Monday, July 30, 2012

Summer Giveaway Hop

Welcome to the Summer Giveaway Hop!

We've gotten to the hottest days of summer, which means I officially start my countdown to fall. Ha!

I am going to offer up my usual prizes:

a $10 gift code or $10 in books from Book Depository!

Please check to ensure that Book Depository delivers to your country.

How do you enter?

Choose one or any or all of the following:
1. Follow on GFC
2.  Follow on Twitter
3. Like on Facebook
4. Friend on Goodreads 

That's all!

Be sure to check out all the stops on the hop. Good luck!

Tuesday, July 24, 2012

Review: Some Kind of Peace by Camilla Grebe and Asa Traff

Title:Some Kind of Peace
Author:Camilla Grebe & Asa Traff
Translator:Paul Norlen
Publisher:Simon & Schuster
Free Press
Pub. Date:7/10/2012
ISBN:1451654596 (ISBN13: 9781451654592)

"It seems so idyllic. But something is out of place. In the neatly raked gravel parking area is a dazzlingly clean black Jeep. The paint of the Jeep reflects a clematis with large pure white blossoms climbing up a knotted old apple tree. Someone is lying under the low trunk and crooked branches of the tree. A young woman, a girl. . . ."Siri Bergman is a thirty-four-year-old psychologist who works in central Stockholm and lives alone in an isolated cottage out of the city. She has a troublesome secret in her past and has been trying to move on with her life. Terrified of the dark, she leaves all the lights on when she goes to bed--having a few glasses of wine each night to calm her nerves--but she can't shake the feeling that someone is watching her through the blackened windows at night.

When the lifeless body of Sara Matteus--a young patient of Siri's with a history of drug addiction and sexual abuse--is found floating in the water near the cottage, Siri can no longer deny that someone is out there, watching her and waiting. When her beloved cat goes missing and she receives a photo of herself from a stalker, it becomes clear that Siri is next. Luckily, she can rely on Markus, the young policeman investigating Sara's death; Vijay, an old friend and psychology professor; and Aina, her best friend. Together, they set about profiling Siri's aspiring murderer, hoping to catch him before he kills again.

But as their investigation unfolds, Siri's past and present start to merge and disintegrate so that virtually everyone in her inner circle becomes a potential suspect. With the suspense building toward a dramatic conclusion as surprising as it is horrifying, Siri is forced to relive and reexamine her anguished past, and finally to achieve some kind of peace.

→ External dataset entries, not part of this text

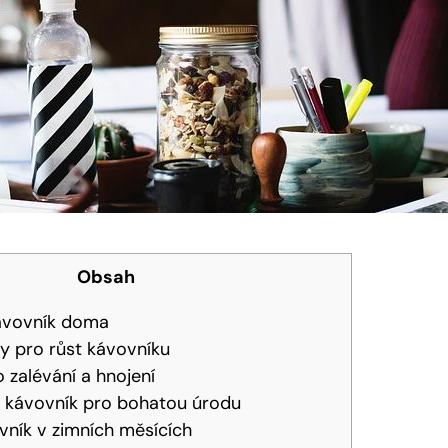
Obsah
ávovník doma
y pro růst kávovníku
o zalévání a hnojení
et kávovník pro bohatou úrodu
vník v zimních měsících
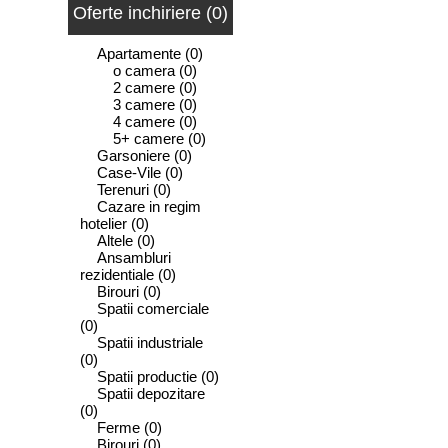
Oferte inchiriere (0)
Apartamente
(0)
o camera
(0)
2 camere
(0)
3 camere
(0)
4 camere
(0)
5+ camere
(0)
Garsoniere
(0)
Case-Vile
(0)
Terenuri
(0)
Cazare in regim
hotelier
(0)
Altele
(0)
Ansambluri
rezidentiale
(0)
Birouri
(0)
Spatii comerciale
(0)
Spatii industriale
(0)
Spatii productie
(0)
Spatii depozitare
(0)
Ferme
(0)
Birouri
(0)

(Summary and cover via Goodreads)

Siri Bergman is a psychologist who is trying to deal with her own tragic past. The death of her husband several years ago has left her scared and scarred, leaving her unable to be alone in the dark of her remote country home. When the body of one of her patients is found near her home, Siri finds herself involved in something even more frightening then she had imagined. Someone is after Siri, and they are using her patients to get to her. They have an intimate knowledge of her life and practice, and Siri cannot think of why someone would do this. With the help of her colleagues and friends, Siri must use all the knowledge she has to try and figure out who is after her before it is too late.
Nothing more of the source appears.